EXCERPTED RECORDS:
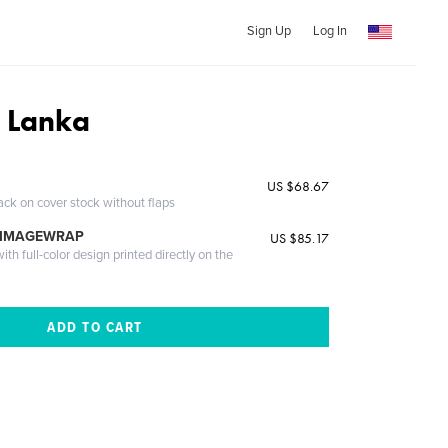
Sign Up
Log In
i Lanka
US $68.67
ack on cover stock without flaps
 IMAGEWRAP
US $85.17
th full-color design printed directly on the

--

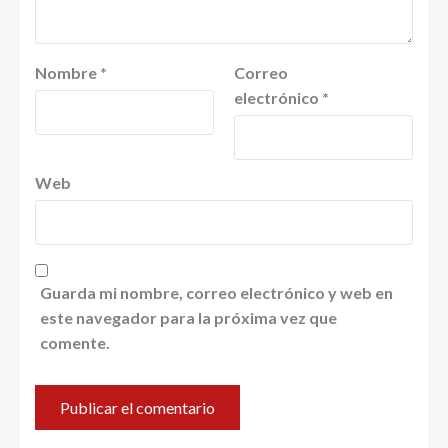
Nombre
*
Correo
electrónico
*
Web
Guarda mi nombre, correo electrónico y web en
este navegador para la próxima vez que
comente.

* * *

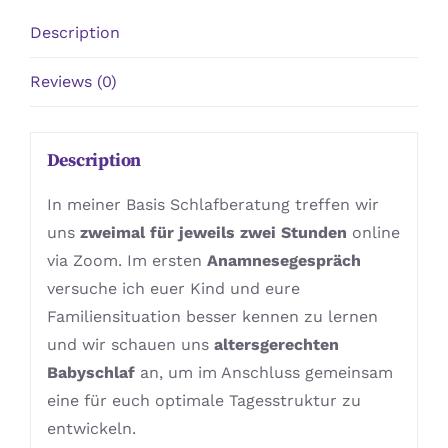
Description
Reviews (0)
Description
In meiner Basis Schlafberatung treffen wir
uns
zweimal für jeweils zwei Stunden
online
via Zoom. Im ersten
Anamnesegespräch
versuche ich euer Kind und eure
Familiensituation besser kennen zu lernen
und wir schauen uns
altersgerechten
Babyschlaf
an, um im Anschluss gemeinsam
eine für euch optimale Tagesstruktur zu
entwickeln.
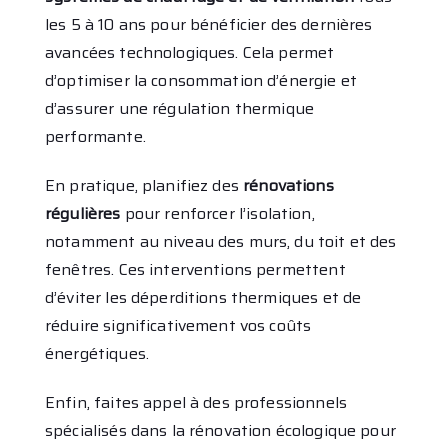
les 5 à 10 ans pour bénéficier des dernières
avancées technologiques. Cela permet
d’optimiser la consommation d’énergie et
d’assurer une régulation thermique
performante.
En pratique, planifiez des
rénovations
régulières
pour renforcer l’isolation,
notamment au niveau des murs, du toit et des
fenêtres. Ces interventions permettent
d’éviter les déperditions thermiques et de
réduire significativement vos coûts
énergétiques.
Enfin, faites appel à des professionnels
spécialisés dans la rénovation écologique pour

TASK:
Find how many lines in the records contain the string "electrónico", then give the number alone.

OUTPUT:
2